Prior to 2012, mayors in Richardson were elected from the council, and the office was not a separate place. Therefore, council member and one-time mayor Mitchell was always the representative from Place 6, before, during, and after his term as mayor.

==Early life==
Steve Mitchell's parents moved the family to Richardson, Texas, in 1965 when Steve was three years old. Steve attended elementary schools in the Richardson Independent School District until the sixth grade. With the addition of a third child, the Mitchell family relocated to McKinney, Texas in 1973 where they purchased a turn-of-the century Victorian home several blocks from the town square.

After graduating from McKinney High School in 1980, Steve enrolled at the University of North Texas (then known as North Texas State University) where he received both his bachelor's and master's of science degrees in accounting with an emphasis in Tax in 1985.

From 1982 through 1986, Steve's father Travis served on the McKinney City Council.

==Civic activities==
Prior to serving on Richardson's City Council, Mitchell participated in a number of civic activities:
- Richardson Rotary Club, where Mitchell served as Vocational Service Director, Camp RYLA Chairman, and RISD-Rotary D-FY-IT Chairman.
- Sign Control Board (City of Richardson) where Mitchell served for over 10 years, with his last year as chairman.
- City Plan Commission (City of Richardson)
- Leadership Richardson Class IX
- Citizens Police Academy Class II (City of Richardson)
- Citizen Fire Academy Class X (City of Richardson)
- Greenwood Hills Neighborhood Association (Vice President)
- Dallas County Republican Precinct Chairman for Precinct 1700 (former)
- Dallas Regional Mobility Coalition (named by City of Richardson)

==Political career==
===Richardson City Council===
in 2005, Mitchell ran for the open seat in Place 6 of the Richardson City Council, incumbent Carol Wilson having chosen not to run again. In a three-way race, Mitchell received just over 50% of the vote, avoiding a runoff:

| Candidate | Votes | Percentage |
|---|---|---|
| Steve Mitchell | 2,326 | 50.60% |
| Craig Cotton | 785 | 17.08% |
| Bernard "Bernie" Mayoff | 1,486 | 32.33% |

In 2007, Mitchell was reelected to the Place 6 seat by a much larger majority:

| Candidate | Votes | Percentage |
|---|---|---|
| Steve Mitchell | 4,007 | 72.55% |
| Matthew Moseley | 1,516 | 27.45% |

In addition to being the representative from Place 6 on the City Council, Mitchell served as Mayor from 2007 to 2009.

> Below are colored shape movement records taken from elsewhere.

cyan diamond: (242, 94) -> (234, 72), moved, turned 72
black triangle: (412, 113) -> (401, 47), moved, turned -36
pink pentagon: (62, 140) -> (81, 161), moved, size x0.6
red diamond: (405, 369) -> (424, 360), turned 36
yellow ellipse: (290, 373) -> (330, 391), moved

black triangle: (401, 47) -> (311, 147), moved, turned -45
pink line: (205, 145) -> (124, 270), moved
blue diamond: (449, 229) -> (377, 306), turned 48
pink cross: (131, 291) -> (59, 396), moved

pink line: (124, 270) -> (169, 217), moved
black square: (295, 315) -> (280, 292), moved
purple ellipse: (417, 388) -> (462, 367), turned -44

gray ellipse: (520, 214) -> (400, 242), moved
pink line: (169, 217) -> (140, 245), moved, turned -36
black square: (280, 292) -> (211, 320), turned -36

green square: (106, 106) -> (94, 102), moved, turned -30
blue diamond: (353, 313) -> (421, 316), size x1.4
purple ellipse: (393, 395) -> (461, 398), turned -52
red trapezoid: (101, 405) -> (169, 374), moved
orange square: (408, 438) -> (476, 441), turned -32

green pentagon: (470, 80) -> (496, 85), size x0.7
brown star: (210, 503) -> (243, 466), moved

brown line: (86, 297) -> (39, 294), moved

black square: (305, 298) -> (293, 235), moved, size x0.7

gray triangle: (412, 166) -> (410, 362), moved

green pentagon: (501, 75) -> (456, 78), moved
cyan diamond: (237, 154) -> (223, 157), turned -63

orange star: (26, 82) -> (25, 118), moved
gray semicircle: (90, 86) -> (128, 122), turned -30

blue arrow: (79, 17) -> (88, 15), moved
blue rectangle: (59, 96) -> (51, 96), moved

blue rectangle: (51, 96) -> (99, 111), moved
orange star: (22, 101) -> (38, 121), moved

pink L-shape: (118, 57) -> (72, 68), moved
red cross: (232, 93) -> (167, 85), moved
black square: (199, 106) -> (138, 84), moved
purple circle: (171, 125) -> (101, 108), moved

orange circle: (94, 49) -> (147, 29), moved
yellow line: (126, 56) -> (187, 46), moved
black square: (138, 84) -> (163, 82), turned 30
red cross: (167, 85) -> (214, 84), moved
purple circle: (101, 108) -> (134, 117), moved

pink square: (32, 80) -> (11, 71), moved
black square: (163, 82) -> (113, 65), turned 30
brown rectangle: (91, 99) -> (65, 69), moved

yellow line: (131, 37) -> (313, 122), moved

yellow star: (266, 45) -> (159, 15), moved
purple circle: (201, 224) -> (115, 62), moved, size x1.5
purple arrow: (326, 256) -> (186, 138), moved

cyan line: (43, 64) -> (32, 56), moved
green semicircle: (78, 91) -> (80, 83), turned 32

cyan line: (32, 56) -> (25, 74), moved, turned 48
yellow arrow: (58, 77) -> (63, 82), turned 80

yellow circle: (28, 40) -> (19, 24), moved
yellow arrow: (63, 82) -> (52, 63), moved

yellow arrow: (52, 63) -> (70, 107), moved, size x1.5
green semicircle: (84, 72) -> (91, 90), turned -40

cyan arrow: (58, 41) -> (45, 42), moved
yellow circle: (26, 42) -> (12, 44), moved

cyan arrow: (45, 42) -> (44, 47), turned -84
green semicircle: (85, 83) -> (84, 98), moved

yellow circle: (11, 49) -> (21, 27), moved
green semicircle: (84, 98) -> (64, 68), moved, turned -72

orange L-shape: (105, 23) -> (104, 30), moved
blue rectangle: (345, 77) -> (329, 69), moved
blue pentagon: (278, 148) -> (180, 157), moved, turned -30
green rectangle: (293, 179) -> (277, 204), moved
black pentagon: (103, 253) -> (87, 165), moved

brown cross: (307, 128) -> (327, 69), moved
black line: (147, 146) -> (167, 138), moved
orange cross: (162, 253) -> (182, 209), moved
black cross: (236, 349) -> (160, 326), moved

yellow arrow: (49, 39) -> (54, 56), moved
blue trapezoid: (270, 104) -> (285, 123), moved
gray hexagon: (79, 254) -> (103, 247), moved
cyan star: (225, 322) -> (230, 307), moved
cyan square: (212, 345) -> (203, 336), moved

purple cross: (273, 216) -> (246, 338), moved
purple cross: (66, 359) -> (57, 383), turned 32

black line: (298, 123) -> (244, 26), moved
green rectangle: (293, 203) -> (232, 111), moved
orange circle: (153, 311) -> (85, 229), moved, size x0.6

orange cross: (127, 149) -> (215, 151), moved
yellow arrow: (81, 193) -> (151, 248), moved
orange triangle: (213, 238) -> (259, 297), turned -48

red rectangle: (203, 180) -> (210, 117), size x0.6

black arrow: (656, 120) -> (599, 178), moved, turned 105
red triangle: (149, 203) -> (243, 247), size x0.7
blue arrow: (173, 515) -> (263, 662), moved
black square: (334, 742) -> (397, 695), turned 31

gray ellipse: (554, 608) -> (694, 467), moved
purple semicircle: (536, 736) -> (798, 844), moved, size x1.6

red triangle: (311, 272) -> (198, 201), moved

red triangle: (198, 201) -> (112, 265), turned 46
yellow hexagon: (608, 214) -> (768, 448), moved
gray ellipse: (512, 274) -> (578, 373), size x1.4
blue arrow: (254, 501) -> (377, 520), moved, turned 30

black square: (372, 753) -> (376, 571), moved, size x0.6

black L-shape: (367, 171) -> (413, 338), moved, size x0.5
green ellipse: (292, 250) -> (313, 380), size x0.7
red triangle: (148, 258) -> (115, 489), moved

In 2009, Mitchell was unopposed for Place 6:

| Candidate | Votes | Percentage |
|---|---|---|
| Steve Mitchell | 5,974 | 100.00% |

In 2011, Mitchell was again unopposed for Place 6:

| Candidate | Votes | Percentage |
|---|---|---|
| Steve Mitchell | 6,326 | 100.00% |

Mitchell is the Council liaison to
- Dallas Regional Mobility Coalition (DRMC)

===Mayor of Richardson===
Mitchell served as Mayor of the City of Richardson from 2007 to 2009.

While Mitchell was mayor, Richardson received its first bond ratings from Standard & Poor's and Moody's as AAA from both agencies. While the ratings were the result of years of work, Mayor Mitchell was proud to have this designation occur during his term as mayor as a result of his continuation of the council's pro-business policies.

==Gubernatorial appointments==
Mitchell has been appointed by Texas Governor Rick Perry to two state-level posts.

The Commission on State Emergency Communications (CSEC) is an agency of the State of Texas charged with oversight of the Statewide 9-1-1 and Poison Control Programs.

Appointed by the governor of Texas, the Board of Regents is the governing body of the University of North Texas System, which consists of the University of North Texas (in Denton), the UNT Health Science Center at Fort Worth, and the UNT Dallas Campus.